Original question
I am correlating row P of size n to every column of matrix O of size n×m. I crafted the following code:
import numpy as np
def ColumnWiseCorrcoef(O, P):
n = P.size
DO = O - (np.sum(O, 0) / np.double(n))
DP = P - (np.sum(P) / np.double(n))
return np.dot(DP, DO) / np.sqrt(np.sum(DO ** 2, 0) * np.sum(DP ** 2))
It is more efficient than the naive approach:
def ColumnWiseCorrcoefNaive(O, P):
return np.corrcoef(P,O.T)[0,1:O[0].size+1]

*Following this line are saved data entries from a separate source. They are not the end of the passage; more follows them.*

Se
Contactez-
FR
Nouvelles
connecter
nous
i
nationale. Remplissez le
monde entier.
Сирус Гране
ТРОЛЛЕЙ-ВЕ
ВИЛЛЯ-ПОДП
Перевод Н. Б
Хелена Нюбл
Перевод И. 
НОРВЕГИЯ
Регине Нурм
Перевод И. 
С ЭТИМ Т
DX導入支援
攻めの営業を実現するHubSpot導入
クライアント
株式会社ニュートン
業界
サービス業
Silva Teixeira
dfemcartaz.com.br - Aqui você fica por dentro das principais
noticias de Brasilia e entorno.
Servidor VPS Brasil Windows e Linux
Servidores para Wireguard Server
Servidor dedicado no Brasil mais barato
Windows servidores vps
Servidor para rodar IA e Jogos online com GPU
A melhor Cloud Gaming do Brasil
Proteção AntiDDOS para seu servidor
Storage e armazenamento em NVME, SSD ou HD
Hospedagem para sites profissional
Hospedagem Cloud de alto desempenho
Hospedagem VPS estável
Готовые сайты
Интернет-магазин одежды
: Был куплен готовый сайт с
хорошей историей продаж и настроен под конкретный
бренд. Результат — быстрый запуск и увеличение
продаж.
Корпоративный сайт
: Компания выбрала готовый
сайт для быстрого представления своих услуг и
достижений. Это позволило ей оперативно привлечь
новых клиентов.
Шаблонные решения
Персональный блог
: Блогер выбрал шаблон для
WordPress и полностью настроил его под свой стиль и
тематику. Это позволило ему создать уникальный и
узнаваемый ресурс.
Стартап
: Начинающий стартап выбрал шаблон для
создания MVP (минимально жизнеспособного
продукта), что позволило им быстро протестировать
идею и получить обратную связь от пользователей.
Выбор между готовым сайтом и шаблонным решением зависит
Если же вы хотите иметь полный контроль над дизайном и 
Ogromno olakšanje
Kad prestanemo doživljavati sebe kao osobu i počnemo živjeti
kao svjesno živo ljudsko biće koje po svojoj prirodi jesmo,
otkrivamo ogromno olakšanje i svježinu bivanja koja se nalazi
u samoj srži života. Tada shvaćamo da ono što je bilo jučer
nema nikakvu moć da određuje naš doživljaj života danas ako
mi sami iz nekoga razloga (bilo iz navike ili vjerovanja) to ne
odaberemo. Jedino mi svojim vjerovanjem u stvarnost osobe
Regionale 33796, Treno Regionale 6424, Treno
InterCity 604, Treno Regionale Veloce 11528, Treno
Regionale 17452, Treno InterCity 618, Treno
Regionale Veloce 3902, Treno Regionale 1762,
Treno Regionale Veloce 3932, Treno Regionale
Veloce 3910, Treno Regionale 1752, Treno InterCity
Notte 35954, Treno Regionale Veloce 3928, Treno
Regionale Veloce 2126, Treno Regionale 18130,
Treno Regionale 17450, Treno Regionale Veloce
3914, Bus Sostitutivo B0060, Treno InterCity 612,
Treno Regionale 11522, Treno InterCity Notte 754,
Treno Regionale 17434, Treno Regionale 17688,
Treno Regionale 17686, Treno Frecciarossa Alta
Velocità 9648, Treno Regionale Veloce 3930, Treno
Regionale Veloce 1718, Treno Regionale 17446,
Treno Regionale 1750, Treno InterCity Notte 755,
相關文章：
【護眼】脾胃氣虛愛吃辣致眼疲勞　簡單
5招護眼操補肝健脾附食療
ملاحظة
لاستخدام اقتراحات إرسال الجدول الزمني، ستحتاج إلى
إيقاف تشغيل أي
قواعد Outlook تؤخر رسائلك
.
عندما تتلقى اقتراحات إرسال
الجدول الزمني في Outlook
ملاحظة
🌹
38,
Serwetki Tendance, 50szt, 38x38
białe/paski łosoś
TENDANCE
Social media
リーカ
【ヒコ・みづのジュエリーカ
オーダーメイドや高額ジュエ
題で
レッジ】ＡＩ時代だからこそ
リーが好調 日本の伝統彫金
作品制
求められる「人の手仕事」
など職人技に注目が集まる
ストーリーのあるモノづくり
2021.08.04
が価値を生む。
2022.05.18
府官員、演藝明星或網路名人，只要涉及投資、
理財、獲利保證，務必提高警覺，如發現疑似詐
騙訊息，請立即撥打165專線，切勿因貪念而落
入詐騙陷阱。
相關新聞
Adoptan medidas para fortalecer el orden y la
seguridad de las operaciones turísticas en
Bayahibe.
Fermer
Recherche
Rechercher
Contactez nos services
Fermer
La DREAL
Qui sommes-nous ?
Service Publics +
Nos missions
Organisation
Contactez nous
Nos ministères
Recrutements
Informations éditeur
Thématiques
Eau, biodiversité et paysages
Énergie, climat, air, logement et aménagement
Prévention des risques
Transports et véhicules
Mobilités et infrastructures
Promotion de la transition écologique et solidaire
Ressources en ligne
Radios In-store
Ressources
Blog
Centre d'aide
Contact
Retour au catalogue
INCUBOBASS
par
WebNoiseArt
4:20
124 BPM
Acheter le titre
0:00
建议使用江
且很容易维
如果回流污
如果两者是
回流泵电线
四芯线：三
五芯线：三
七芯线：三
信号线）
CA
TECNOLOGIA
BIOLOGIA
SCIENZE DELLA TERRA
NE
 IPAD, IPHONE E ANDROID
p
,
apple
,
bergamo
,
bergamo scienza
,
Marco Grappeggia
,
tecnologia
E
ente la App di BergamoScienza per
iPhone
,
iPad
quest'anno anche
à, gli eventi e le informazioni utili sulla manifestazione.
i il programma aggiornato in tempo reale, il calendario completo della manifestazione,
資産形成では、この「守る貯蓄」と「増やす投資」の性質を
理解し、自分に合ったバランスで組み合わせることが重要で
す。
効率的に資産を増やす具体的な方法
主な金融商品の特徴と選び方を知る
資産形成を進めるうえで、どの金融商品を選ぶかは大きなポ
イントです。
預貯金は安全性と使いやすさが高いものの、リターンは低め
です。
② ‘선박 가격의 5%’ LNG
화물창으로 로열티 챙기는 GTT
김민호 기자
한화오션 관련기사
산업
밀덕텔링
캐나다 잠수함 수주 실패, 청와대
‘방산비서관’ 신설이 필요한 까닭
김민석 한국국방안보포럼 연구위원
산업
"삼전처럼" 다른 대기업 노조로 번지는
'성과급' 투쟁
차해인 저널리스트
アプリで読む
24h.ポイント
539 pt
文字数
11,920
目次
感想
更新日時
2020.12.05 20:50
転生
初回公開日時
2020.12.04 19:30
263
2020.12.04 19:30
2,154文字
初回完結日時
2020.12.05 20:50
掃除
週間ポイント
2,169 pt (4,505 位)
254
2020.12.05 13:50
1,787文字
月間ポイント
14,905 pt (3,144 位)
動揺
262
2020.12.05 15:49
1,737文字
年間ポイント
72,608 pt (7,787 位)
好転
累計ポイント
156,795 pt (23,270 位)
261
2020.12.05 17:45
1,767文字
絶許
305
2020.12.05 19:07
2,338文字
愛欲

Here are the timings I get with numpy-1.7.1-MKL on an Intel core:
O = np.reshape(np.random.rand(100000), (1000,100))
P = np.random.rand(1000)
%timeit -n 1000 A = ColumnWiseCorrcoef(O, P)
1000 loops, best of 3: 787 us per loop
%timeit -n 1000 B = ColumnWiseCorrcoefNaive(O, P)
1000 loops, best of 3: 2.96 ms per loop
Now the question: can you suggest an even faster version of the code for this problem? Squeezing out additional 20% would be great.
UPDATE May 2017
After quite some time I got back to this problem, re-run and extended the task and the tests.
Using einsum, I have extended the code to the case where P is not a row but a matrix. So the task is correlating all columns of O to all columns of P.
Being curious on how the same problem can be solved in different languages commonly used for scientific computing, I implemented it (with help from other people) in MATLAB, Julia, and R. MATLAB and Julia are the fastest, and they have a dedicated routine to compute columnwise correlation. R also has a dedicated routine but is the slowest.
In the current version of numpy (1.12.1 from Anaconda) einsum still wins over dedicated functions I used.
All the scripts and timings are available at https://github.com/ikizhvatov/efficient-columnwise-correlation.